Minerva is a 1635 oil-on-canvas painting by Rembrandt, now in a Canadian private collection.

Its earliest recorded owner was James Somerville, 12th Lord Somerville (1674–1709), owner of The Drum in Edinburgh. It remained in the possession of the Somerville family until Louisa Harriet Somerville's death in 1923. On 21 November 1924 it was auctioned at Christie's in London to either the New York art dealer Lewis and Simmons or to a Mr. Smith. It was later owned by the Duveen Brothers and in 1929 by Jules Bache. Soon afterwards it was acquired by the Hungarian collector Marcell Nemes in Munich. His collection was auctioned off by Helbin in Munich between 16 and 19 June 1931.

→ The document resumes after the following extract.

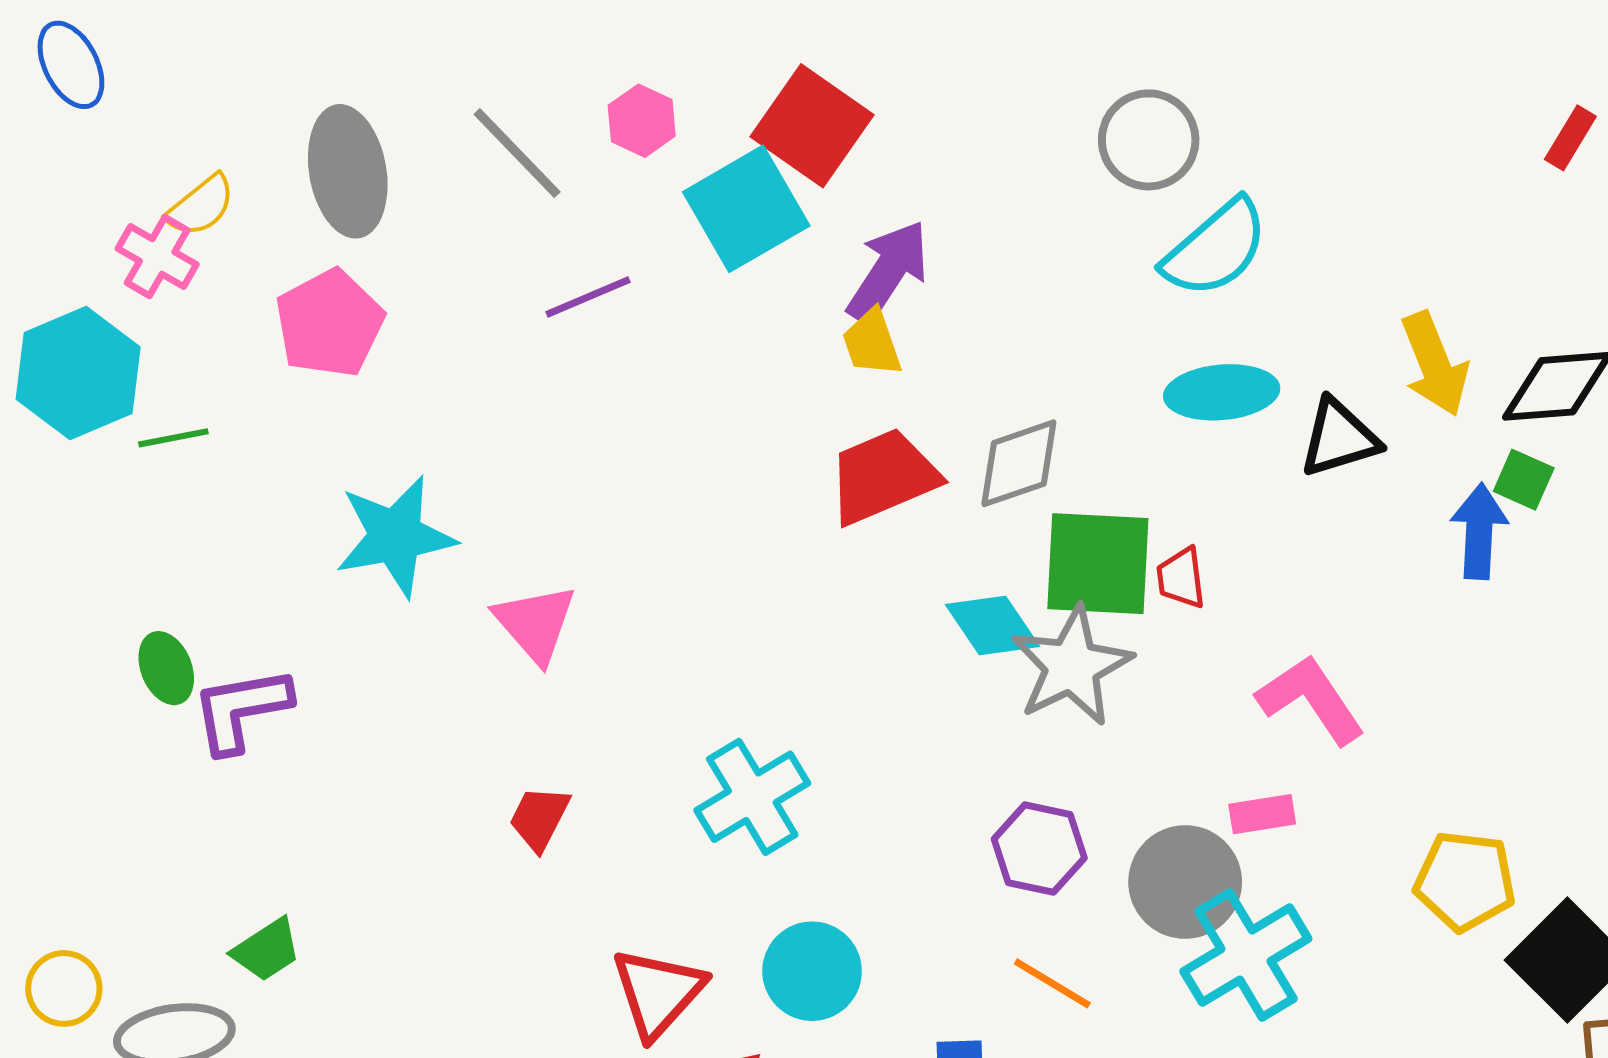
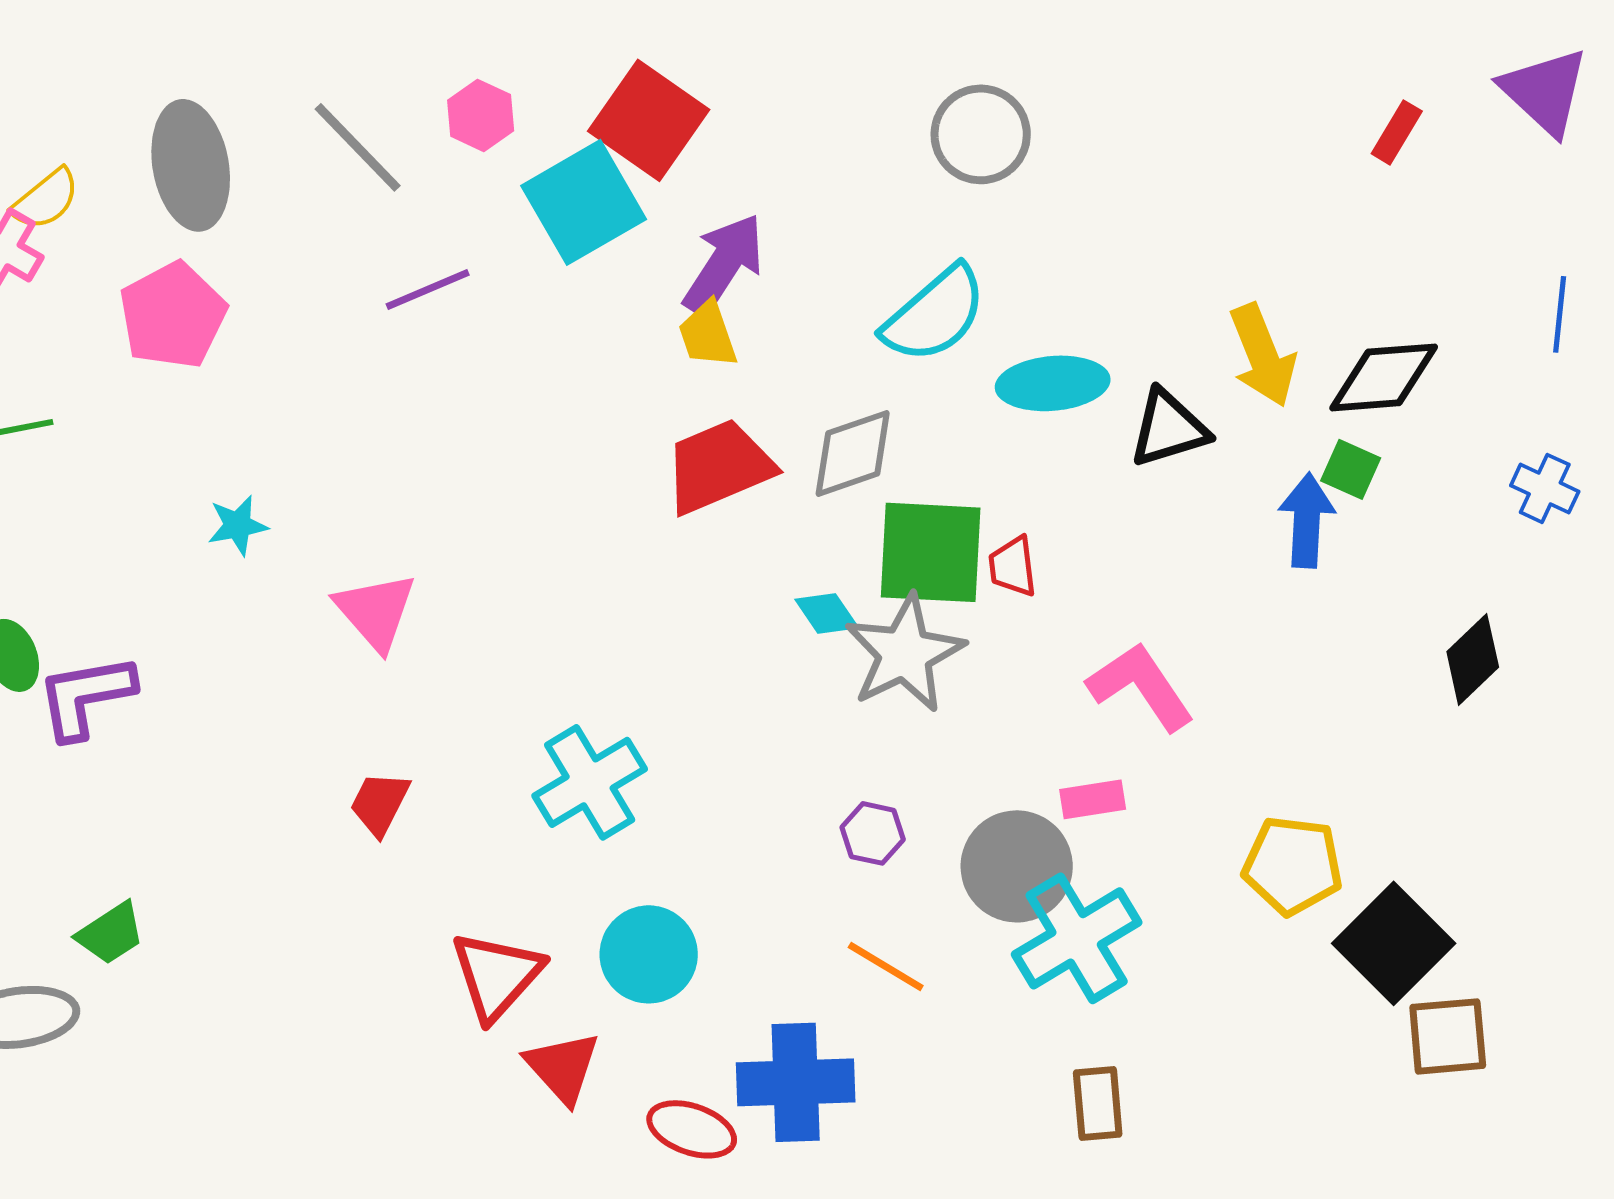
cyan semicircle: (1216, 248) -> (935, 314), moved
cyan star: (395, 536) -> (238, 525), size x0.5
cyan diamond: (993, 626) -> (827, 613), size x0.7
purple hexagon: (1039, 849) -> (873, 833), size x0.7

It was bought by one "Holland" of America. It was later owned by Axel Lennart Wenner-Gren, a Swedish collector whose works were auctioned at Sotheby's in London on 24 March 1965. It was later bought by Antenor Patiño and in 1975 by Marcel Bich. From 1988 to 2011 it formed part of the Bridgestone art collection on display at the Bridgestone Museum of Art in Tokyo. In 2001 it was bought by the art dealer Otto Naumann, who in March 2002 exhibited it at The European Fine Art Fair. Naumann later sold it to its present owner.